**Collected data**
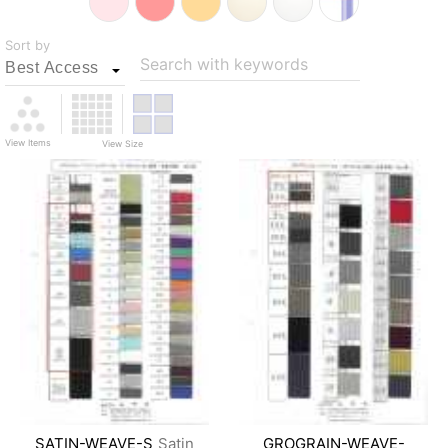
Sort by
Search with keywords
View Items
View Size
SATIN-WEAVE-S
Satin
GROGRAIN-WEAVE-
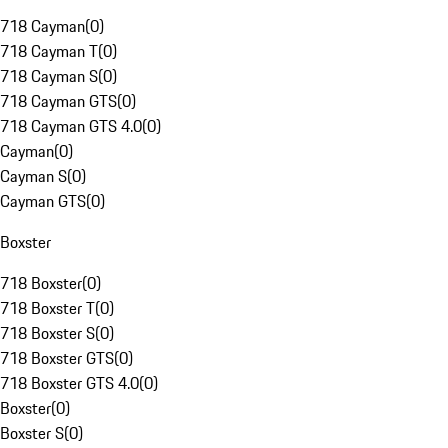
718 Cayman
(
0
)
718 Cayman T
(
0
)
718 Cayman S
(
0
)
718 Cayman GTS
(
0
)
718 Cayman GTS 4.0
(
0
)
Cayman
(
0
)
Cayman S
(
0
)
Cayman GTS
(
0
)
Boxster
718 Boxster
(
0
)
718 Boxster T
(
0
)
718 Boxster S
(
0
)
718 Boxster GTS
(
0
)
718 Boxster GTS 4.0
(
0
)
Boxster
(
0
)
Boxster S
(
0
)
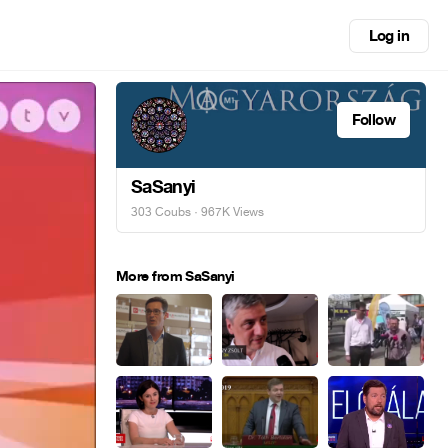
Log in
Follow
SaSanyi
303 Coubs
· 967K Views
More from SaSanyi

**Activity**
Repeat the data exactly as written, but without the pictures.

**Your solution**
Sort by
Search with keywords
View Items
View Size
SATIN-WEAVE-S
Satin
GROGRAIN-WEAVE-
718 Cayman
(
0
)
718 Cayman T
(
0
)
718 Cayman S
(
0
)
718 Cayman GTS
(
0
)
718 Cayman GTS 4.0
(
0
)
Cayman
(
0
)
Cayman S
(
0
)
Cayman GTS
(
0
)
Boxster
718 Boxster
(
0
)
718 Boxster T
(
0
)
718 Boxster S
(
0
)
718 Boxster GTS
(
0
)
718 Boxster GTS 4.0
(
0
)
Boxster
(
0
)
Boxster S
(
0
)
Log in
Follow
SaSanyi
303 Coubs
· 967K Views
More from SaSanyi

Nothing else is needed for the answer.